Exercise details:
Your answer must be the full listing below, restated word for word, with no pictures in it.

Exercise input:
○ ○ ○ ○ ○ ○ ○
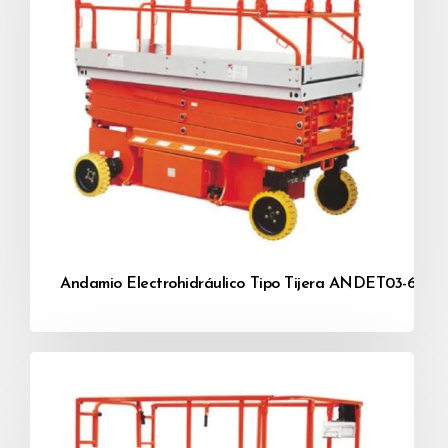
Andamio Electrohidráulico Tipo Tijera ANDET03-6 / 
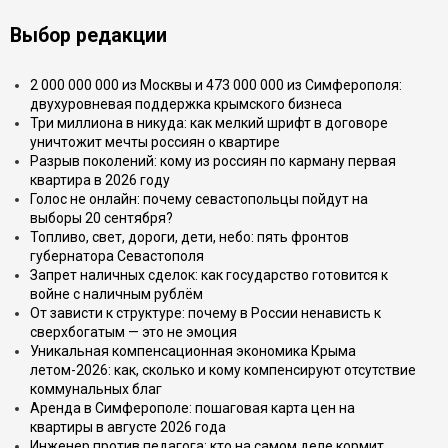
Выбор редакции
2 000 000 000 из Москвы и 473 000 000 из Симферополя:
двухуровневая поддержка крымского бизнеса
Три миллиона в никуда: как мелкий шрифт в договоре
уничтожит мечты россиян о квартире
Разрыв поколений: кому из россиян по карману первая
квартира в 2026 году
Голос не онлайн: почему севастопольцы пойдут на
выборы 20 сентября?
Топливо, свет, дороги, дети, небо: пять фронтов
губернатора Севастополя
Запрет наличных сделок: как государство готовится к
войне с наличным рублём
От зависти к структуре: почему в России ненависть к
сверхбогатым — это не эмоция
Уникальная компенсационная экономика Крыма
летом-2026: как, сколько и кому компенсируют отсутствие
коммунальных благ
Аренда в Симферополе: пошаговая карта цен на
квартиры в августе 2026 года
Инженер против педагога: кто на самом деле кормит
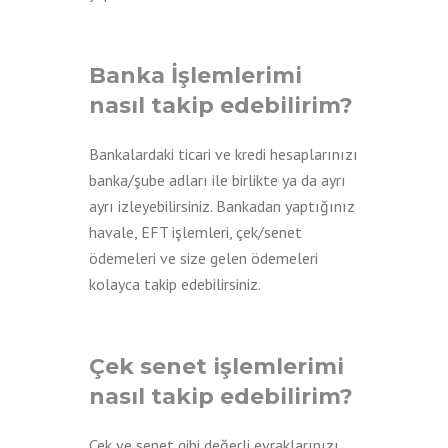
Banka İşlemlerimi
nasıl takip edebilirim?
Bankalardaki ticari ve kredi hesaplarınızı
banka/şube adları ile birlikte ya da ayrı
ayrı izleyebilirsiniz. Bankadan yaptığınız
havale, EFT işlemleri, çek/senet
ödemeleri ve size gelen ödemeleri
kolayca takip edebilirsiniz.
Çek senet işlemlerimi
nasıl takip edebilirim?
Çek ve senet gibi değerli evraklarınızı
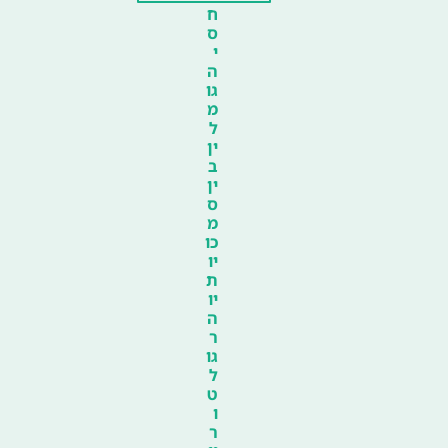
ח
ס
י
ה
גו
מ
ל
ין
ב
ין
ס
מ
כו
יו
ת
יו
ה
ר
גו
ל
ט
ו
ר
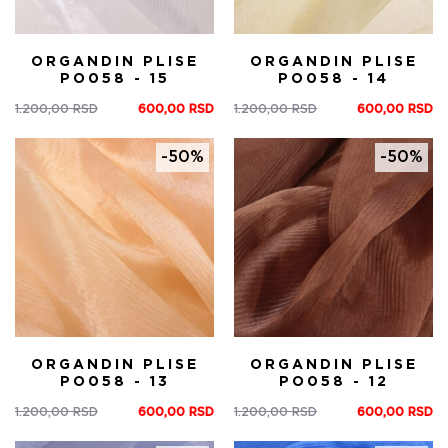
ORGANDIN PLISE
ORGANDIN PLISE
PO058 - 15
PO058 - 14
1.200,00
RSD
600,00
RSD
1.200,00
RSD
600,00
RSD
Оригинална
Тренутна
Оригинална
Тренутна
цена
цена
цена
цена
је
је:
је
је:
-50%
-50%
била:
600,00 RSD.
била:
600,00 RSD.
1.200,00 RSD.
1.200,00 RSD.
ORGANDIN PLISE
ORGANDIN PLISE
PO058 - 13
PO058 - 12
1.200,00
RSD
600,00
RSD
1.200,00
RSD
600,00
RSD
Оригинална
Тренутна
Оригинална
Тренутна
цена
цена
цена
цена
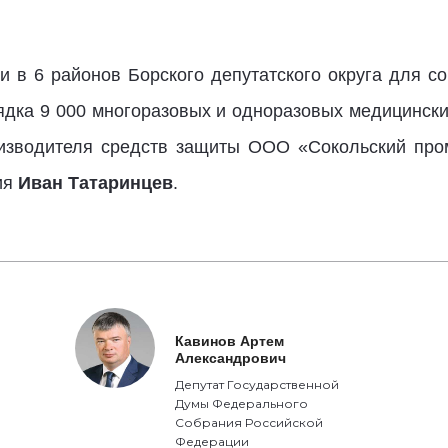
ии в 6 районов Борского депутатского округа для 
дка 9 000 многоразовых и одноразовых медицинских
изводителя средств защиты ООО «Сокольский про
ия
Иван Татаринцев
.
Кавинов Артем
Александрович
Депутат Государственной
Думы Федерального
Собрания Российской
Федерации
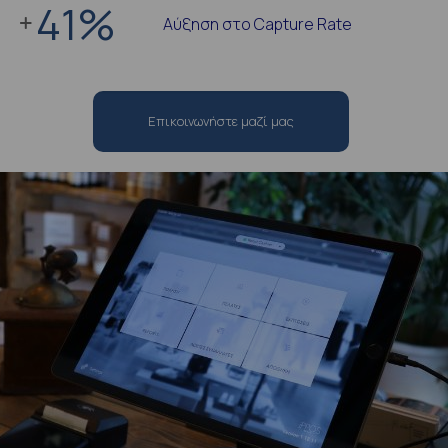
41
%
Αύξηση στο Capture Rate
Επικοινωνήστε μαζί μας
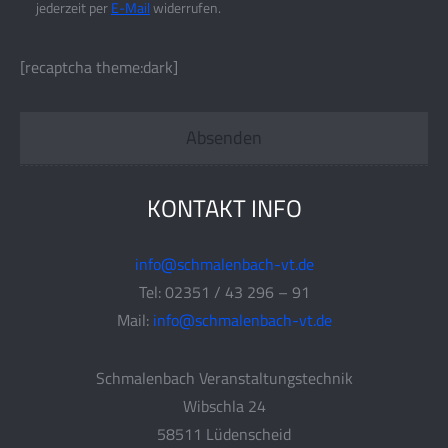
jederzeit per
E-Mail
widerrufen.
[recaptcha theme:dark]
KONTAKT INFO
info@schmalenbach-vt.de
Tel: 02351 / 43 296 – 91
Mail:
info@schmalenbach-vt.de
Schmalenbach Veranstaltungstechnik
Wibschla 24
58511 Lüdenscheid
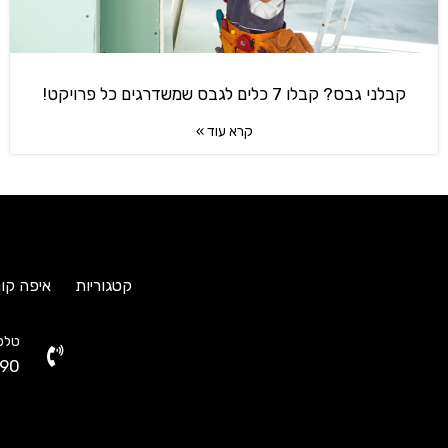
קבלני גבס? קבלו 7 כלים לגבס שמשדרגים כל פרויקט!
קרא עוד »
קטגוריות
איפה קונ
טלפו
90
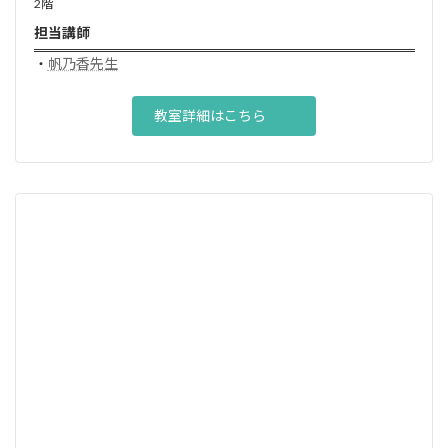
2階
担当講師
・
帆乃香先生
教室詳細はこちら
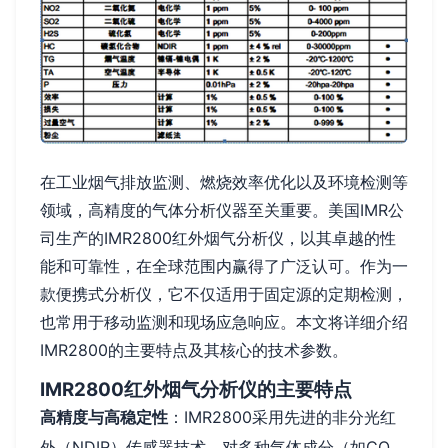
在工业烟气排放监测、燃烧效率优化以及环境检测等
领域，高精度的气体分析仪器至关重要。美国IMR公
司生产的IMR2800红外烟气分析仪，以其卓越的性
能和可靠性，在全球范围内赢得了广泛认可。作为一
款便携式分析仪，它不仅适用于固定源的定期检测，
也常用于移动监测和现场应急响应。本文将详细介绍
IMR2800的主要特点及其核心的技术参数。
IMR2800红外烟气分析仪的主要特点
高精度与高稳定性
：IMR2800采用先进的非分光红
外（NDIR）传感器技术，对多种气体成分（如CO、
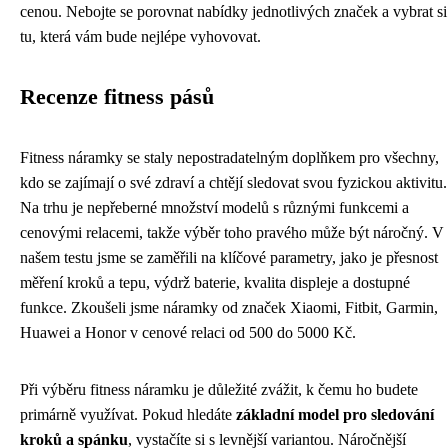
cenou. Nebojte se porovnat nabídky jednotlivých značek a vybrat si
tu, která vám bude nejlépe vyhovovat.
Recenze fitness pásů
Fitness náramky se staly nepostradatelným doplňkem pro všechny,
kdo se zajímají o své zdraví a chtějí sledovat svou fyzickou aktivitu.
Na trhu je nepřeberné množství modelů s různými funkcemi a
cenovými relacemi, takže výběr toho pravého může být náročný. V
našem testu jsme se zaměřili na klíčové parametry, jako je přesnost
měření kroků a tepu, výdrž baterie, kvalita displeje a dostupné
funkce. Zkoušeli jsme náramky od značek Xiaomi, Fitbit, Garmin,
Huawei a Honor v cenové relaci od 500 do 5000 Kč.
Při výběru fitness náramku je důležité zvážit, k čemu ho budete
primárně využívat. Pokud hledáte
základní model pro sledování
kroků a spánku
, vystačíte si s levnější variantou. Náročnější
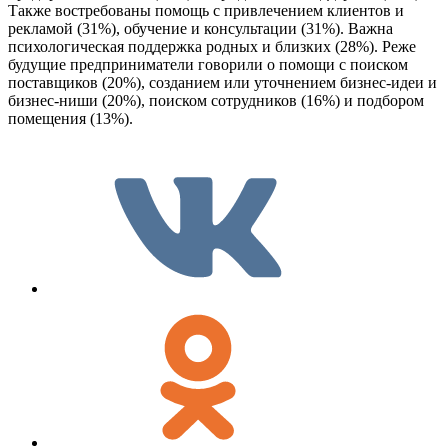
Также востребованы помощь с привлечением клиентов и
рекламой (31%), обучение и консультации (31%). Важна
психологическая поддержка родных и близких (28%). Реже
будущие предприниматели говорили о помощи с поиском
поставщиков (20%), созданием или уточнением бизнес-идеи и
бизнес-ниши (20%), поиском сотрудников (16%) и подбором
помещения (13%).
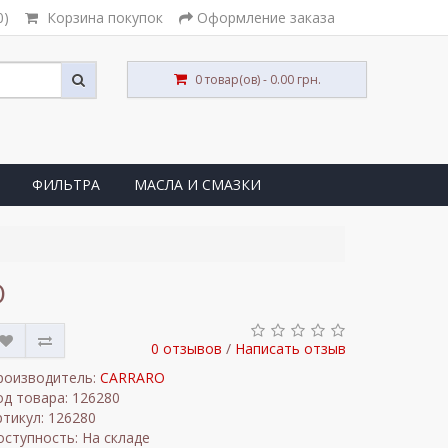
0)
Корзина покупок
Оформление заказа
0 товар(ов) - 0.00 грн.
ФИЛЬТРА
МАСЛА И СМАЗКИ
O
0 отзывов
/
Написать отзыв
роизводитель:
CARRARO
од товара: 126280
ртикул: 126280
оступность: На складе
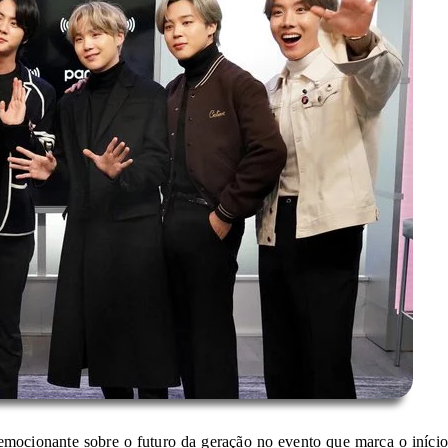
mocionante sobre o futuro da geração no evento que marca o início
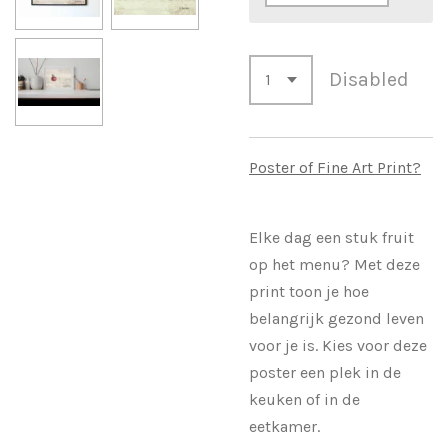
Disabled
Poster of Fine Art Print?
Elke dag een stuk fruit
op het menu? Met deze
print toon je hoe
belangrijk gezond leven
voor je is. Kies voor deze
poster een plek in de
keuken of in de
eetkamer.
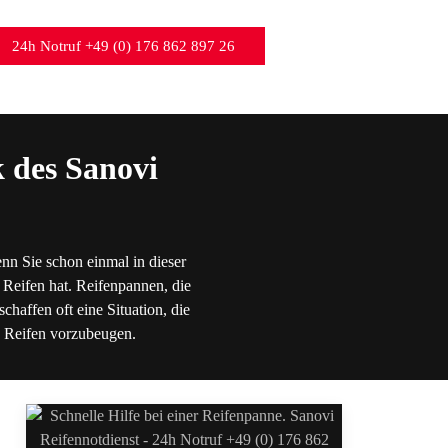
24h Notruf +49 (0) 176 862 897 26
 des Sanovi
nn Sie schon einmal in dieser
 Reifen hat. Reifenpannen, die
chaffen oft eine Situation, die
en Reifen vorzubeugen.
○ ○ ○ ○ ○ ○ ○
Response area:
Andamio Electrohidráulico Tipo Tijera ANDET03-6 / 
Выбор редакции
2 000 000 000 из Москвы и 473 000 000 из Симферополя:
двухуровневая поддержка крымского бизнеса
Три миллиона в никуда: как мелкий шрифт в договоре
уничтожит мечты россиян о квартире
Разрыв поколений: кому из россиян по карману первая
квартира в 2026 году
Голос не онлайн: почему севастопольцы пойдут на
выборы 20 сентября?
Топливо, свет, дороги, дети, небо: пять фронтов
губернатора Севастополя
Запрет наличных сделок: как государство готовится к
войне с наличным рублём
От зависти к структуре: почему в России ненависть к
сверхбогатым — это не эмоция
Уникальная компенсационная экономика Крыма
летом-2026: как, сколько и кому компенсируют отсутствие
коммунальных благ
Аренда в Симферополе: пошаговая карта цен на
квартиры в августе 2026 года
Инженер против педагога: кто на самом деле кормит
Banka İşlemlerimi
nasıl takip edebilirim?
Bankalardaki ticari ve kredi hesaplarınızı
banka/şube adları ile birlikte ya da ayrı
ayrı izleyebilirsiniz. Bankadan yaptığınız
havale, EFT işlemleri, çek/senet
ödemeleri ve size gelen ödemeleri
kolayca takip edebilirsiniz.
Çek senet işlemlerimi
nasıl takip edebilirim?
Çek ve senet gibi değerli evraklarınızı
ח
ס
י
ה
גו
מ
ל
ין
ב
ין
ס
מ
כו
יו
ת
יו
ה
ר
גו
ל
ט
ו
ר
ORGANDIN PLISE
ORGANDIN PLISE
PO058 - 15
PO058 - 14
1.200,00
RSD
600,00
RSD
1.200,00
RSD
600,00
RSD
Оригинална
Тренутна
Оригинална
Тренутна
цена
цена
цена
цена
је
је:
је
је:
-50%
-50%
била:
600,00 RSD.
била:
600,00 RSD.
1.200,00 RSD.
1.200,00 RSD.
ORGANDIN PLISE
ORGANDIN PLISE
PO058 - 13
PO058 - 12
1.200,00
RSD
600,00
RSD
1.200,00
RSD
600,00
RSD
Оригинална
Тренутна
Оригинална
Тренутна
цена
цена
цена
цена
ии в 6 районов Борского депутатского округа для 
дка 9 000 многоразовых и одноразовых медицинских
изводителя средств защиты ООО «Сокольский про
ия
Иван Татаринцев
.
Кавинов Артем
Александрович
Депутат Государственной
Думы Федерального
Собрания Российской
Федерации
41
%
Αύξηση στο Capture Rate
Επικοινωνήστε μαζί μας
jederzeit per
E-Mail
widerrufen.
[recaptcha theme:dark]
KONTAKT INFO
info@schmalenbach-vt.de
Tel: 02351 / 43 296 – 91
Mail:
info@schmalenbach-vt.de
Schmalenbach Veranstaltungstechnik
Wibschla 24
58511 Lüdenscheid
קבלני גבס? קבלו 7 כלים לגבס שמשדרגים כל פרויקט!
קרא עוד »
קטגוריות
איפה קונ
טלפו
90
2階
担当講師
・
帆乃香先生
教室詳細はこちら
在工业烟气排放监测、燃烧效率优化以及环境检测等
领域，高精度的气体分析仪器至关重要。美国IMR公
司生产的IMR2800红外烟气分析仪，以其卓越的性
能和可靠性，在全球范围内赢得了广泛认可。作为一
款便携式分析仪，它不仅适用于固定源的定期检测，
也常用于移动监测和现场应急响应。本文将详细介绍
IMR2800的主要特点及其核心的技术参数。
IMR2800红外烟气分析仪的主要特点
高精度与高稳定性
：IMR2800采用先进的非分光红
外（NDIR）传感器技术，对多种气体成分（如CO、
cenou. Nebojte se porovnat nabídky jednotlivých značek a vybrat si
tu, která vám bude nejlépe vyhovovat.
Recenze fitness pásů
Fitness náramky se staly nepostradatelným doplňkem pro všechny,
kdo se zajímají o své zdraví a chtějí sledovat svou fyzickou aktivitu.
Na trhu je nepřeberné množství modelů s různými funkcemi a
cenovými relacemi, takže výběr toho pravého může být náročný. V
našem testu jsme se zaměřili na klíčové parametry, jako je přesnost
měření kroků a tepu, výdrž baterie, kvalita displeje a dostupné
funkce. Zkoušeli jsme náramky od značek Xiaomi, Fitbit, Garmin,
Huawei a Honor v cenové relaci od 500 do 5000 Kč.
Při výběru fitness náramku je důležité zvážit, k čemu ho budete
primárně využívat. Pokud hledáte
základní model pro sledování
kroků a spánku
, vystačíte si s levnější variantou. Náročnější
Также востребованы помощь с привлечением клиентов и
рекламой (31%), обучение и консультации (31%). Важна
психологическая поддержка родных и близких (28%). Реже
будущие предприниматели говорили о помощи с поиском
поставщиков (20%), созданием или уточнением бизнес-идеи и
бизнес-ниши (20%), поиском сотрудников (16%) и подбором
помещения (13%).
0)
Корзина покупок
Оформление заказа
0 товар(ов) - 0.00 грн.
ФИЛЬТРА
МАСЛА И СМАЗКИ
O
0 отзывов
/
Написать отзыв
роизводитель:
CARRARO
од товара: 126280
ртикул: 126280
оступность: На складе
mocionante sobre o futuro da geração no evento que marca o início
Disabled
Poster of Fine Art Print?
Elke dag een stuk fruit
op het menu? Met deze
print toon je hoe
belangrijk gezond leven
voor je is. Kies voor deze
poster een plek in de
keuken of in de
eetkamer.
24h Notruf +49 (0) 176 862 897 26
 des Sanovi
nn Sie schon einmal in dieser
 Reifen hat. Reifenpannen, die
chaffen oft eine Situation, die
en Reifen vorzubeugen.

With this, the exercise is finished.